YOUTHS AND MAIDENS PERFORMED THESE
rites in preparation for their future lives in which war,
death, and remembrance would figure so centrally. These forces were as powerful in the shaping of the youthful psyche as in the formation of Greek sacred spaces and the monuments that filled them. As festive and joyful as the atmosphere of holy shrines might have been, energized with processions, singing, dancing, and other spectacles, we must remember the darkness that otherwise
overhung daily life: the darkness of incessant warfare and of primordial self-sacrifice, both of which made that life possible. The aching
memory of lives lost by every single family who entered the holy precinct was carried with them up the Sacred Way.
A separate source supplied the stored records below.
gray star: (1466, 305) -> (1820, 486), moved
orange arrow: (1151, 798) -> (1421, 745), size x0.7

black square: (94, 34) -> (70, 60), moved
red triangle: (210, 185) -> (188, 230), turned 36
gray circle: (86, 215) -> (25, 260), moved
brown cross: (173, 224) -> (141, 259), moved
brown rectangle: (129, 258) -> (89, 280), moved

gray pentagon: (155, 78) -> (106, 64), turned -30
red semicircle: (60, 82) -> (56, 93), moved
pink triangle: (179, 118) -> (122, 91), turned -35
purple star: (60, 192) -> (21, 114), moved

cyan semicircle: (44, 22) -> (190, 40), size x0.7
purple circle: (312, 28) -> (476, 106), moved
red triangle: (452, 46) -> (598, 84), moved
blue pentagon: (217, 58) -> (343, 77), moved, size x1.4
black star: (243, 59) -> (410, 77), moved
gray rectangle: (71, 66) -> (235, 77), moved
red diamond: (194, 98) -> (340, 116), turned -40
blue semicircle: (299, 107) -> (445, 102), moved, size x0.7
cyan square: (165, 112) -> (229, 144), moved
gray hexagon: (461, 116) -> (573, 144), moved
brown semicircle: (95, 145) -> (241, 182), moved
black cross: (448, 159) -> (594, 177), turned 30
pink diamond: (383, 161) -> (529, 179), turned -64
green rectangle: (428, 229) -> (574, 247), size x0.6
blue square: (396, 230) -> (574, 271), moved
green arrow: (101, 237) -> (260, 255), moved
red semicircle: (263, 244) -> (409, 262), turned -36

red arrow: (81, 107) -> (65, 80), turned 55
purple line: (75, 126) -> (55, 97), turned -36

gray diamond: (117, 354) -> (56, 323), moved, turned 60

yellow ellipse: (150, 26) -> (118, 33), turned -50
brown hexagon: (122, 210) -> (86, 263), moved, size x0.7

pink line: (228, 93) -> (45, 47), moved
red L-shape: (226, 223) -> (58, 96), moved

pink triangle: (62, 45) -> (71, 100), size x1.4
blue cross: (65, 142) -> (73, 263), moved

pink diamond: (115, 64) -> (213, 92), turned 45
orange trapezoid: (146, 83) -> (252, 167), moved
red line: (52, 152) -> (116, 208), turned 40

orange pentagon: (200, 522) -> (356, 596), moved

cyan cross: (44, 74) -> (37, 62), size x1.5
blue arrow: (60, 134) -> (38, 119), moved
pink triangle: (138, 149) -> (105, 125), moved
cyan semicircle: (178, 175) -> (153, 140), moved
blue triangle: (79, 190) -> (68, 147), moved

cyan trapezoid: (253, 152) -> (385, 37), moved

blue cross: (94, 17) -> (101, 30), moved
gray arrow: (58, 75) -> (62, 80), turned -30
What Athenian paideia was ultimately trying to teach was
courage. For courage was essential to survival in the brutal world that was Greek antiquity. Athenians spent two out of every three years at war during most of the fifth century. It has been argued that in this war making, Athenians understood more clearly what they were doing than others of their time.
130
For democracy fostered free speech, deliberation, and forethought, all of which clarified the reasons for one’s actions. From this, the revolutionary ideal of self-sacrifice for a greater good was born. Piety, paideia, and ritual tradition fueled the bravery needed to sustain this ideal. And it is this courage that enabled Athenians, old and young alike, to face the enormous challenges that winning and defending democracy so urgently required.